Authentication Key – Enter an authentication key in the field. The key can be any string of 8 to 32 printable characters.
Authentication and Privacy – More options appear:

Authentication Method – See above.
Authentication Key – See above.
Select an encryption method from the Encryption Method drop-down menu: AES or DES.
Enter the encryption key in the Privacy Key field. The key can be any string of 8 to 32 printable characters.
5
Select a group from the Group drop-down menu. The default is *No Group*.
6
Click OK when finished. The user is added to the list and added to the appropriate group (including *No Group*).

Adding Access

SNMPv3 Access is an object that:
Defines the read/write access rights of an SNMPv3 View.
Can be assigned to an SNMPv3 Group.

Multiple groups can be assigned to the same Access object. An Access object can also have multiple views assigned to it.

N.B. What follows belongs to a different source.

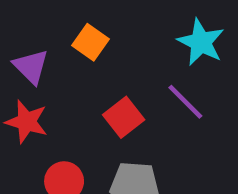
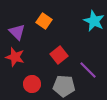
purple line: (185, 102) -> (88, 70), moved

To create an access object:
1
Navigate to System > SNMP.
2
Under the Access table, click the Add button. The Add SNMP Access dialog displays.

3
Enter a friendly name in the Access Name field.
* 
NOTE: Existing names are non-editable.
4
From the Read view drop-down menu, select a view from the list of available views.
5
From the Master SNMPv3 Group drop-down menu, select a group from the list of available groups. Access cannot be given to *No Group*.
* 
NOTE: Access can be assigned to only one SNMPv3 groups., but a group can be associated with multiple Access objects.
6
From the Access Security Level drop-down menu, select a security level:
None
Authentication Only
Authentication and Privacy
7
Click OK. The Access object is added to the Access table.